Consider the following simple piece of code:

import numpy as np

A = np.array([[0,1,1,0],[1,0,0,1],[1,0,0,1],[0,1,1,0]], dtype=float)
eye4 = np.eye(4, dtype=float)  # 4x4 identity

H1 = np.kron(A,eye4)
w1,v1 = np.linalg.eig(H1)
H1copy = np.dot(np.dot(v1,np.diag(w1)),np.transpose(v1)) # reconstructing from eigvals and eigvecs

H2 = np.kron(eye4,A)
w2,v2 = np.linalg.eig(H2)
H2copy = np.dot(np.dot(v2,np.diag(w2)),np.transpose(v2))

print np.sum((H1-H1copy)**2)  # sum of squares of elements
print np.sum((H2-H2copy)**2)  

It produces the output

1.06656622138
8.7514256673e-30

This is very perplexing. These two matrices differ only in the order of the kronecker product. And yet, the accuracy is so low in just one of them. Further, an norm-square error > 1.066 is highly unacceptable according to me. What is going wrong here?
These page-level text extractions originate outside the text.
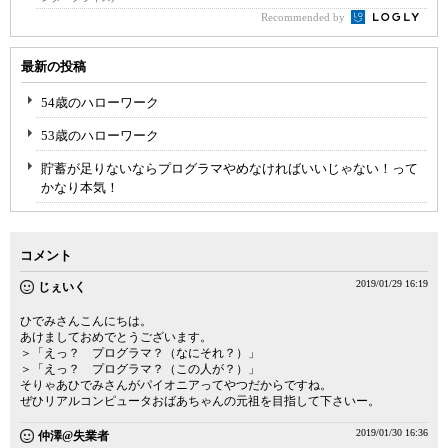
Recommended by
最新の投稿
54歳のハローワーク
53歳のハローワーク
貯蓄が足りないならプログラマやめなければいいじゃない！って
かなり本気！
コメント
2019/01/29 16:19
じぇいく
ひでみさんこんにちは。
あけましておめでとうございます。
＞「えっ？ プログラマ？（なにそれ？）」
＞「えっ？ プログラマ？（この人が？）」
そりゃあひでみさんがパイオニアってやつだからですね。
ぜひリアルコンピュータおばあちゃんの元祖を目指して下さいー。
2019/01/30 16:36
仲澤@失業者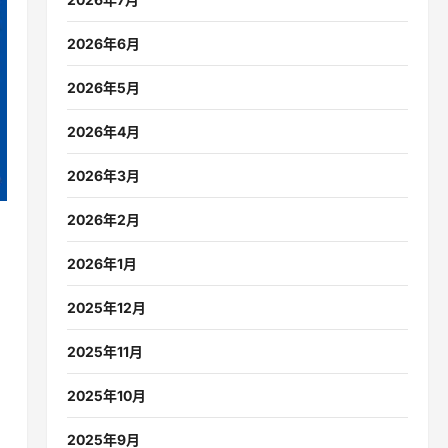
2026年6月
2026年5月
2026年4月
2026年3月
2026年2月
2026年1月
2025年12月
2025年11月
2025年10月
2025年9月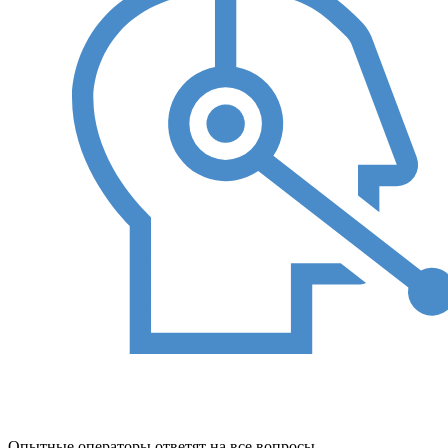
Опытные операторы ответят на все вопросы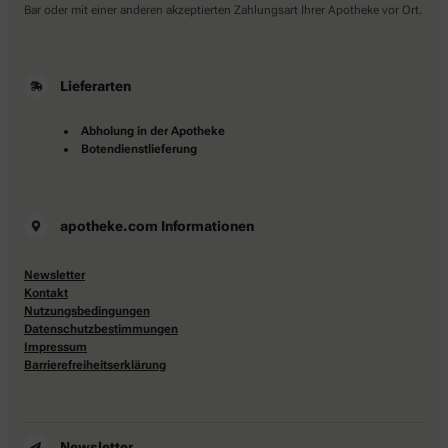
Bar oder mit einer anderen akzeptierten Zahlungsart Ihrer Apotheke vor Ort.
Lieferarten
Abholung in der Apotheke
Botendienstlieferung
apotheke.com Informationen
Newsletter
Kontakt
Nutzungsbedingungen
Datenschutzbestimmungen
Impressum
Barrierefreiheitserklärung
Newsletter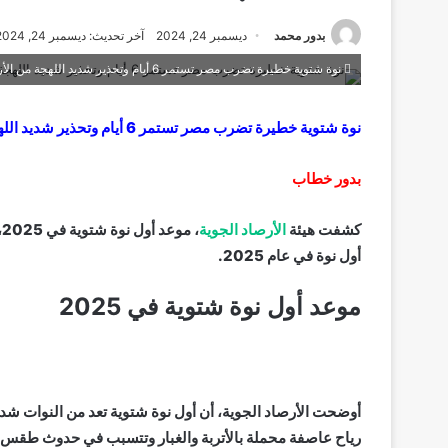
بدور محمد
ديسمبر 24, 2024
آخر تحديث: ديسمبر 24, 2024
نوة شتوية خطيرة تضرب مصر تستمر 6 أيام وتحذير شديد اللهجة من الأرصاد | استعدوا للأصعب
نوة شتوية خطيرة تضرب مصر تستمر 6 أيام وتحذير شديد اللهجة من الأرصاد | استعدوا للأصعب
بدور خطاب
كشفت هيئة
الأرصاد الجوية
أول نوة في عام 2025.
موعد أول نوة شتوية في 2025
رياح عاصفة محملة بالأتربة والغبار وتتسبب في حدوث طقس با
Further, what is the best way to work around this issue, given that the eigenvalue decomposition is a small part of a code that has to be run several (>100) times.

有帮助吗?

解决方案

Your matrices are symmetric. Use eigh instead of eig.

If you use eig, the transpose of v1 is not necessarily equal to the inverse of v1.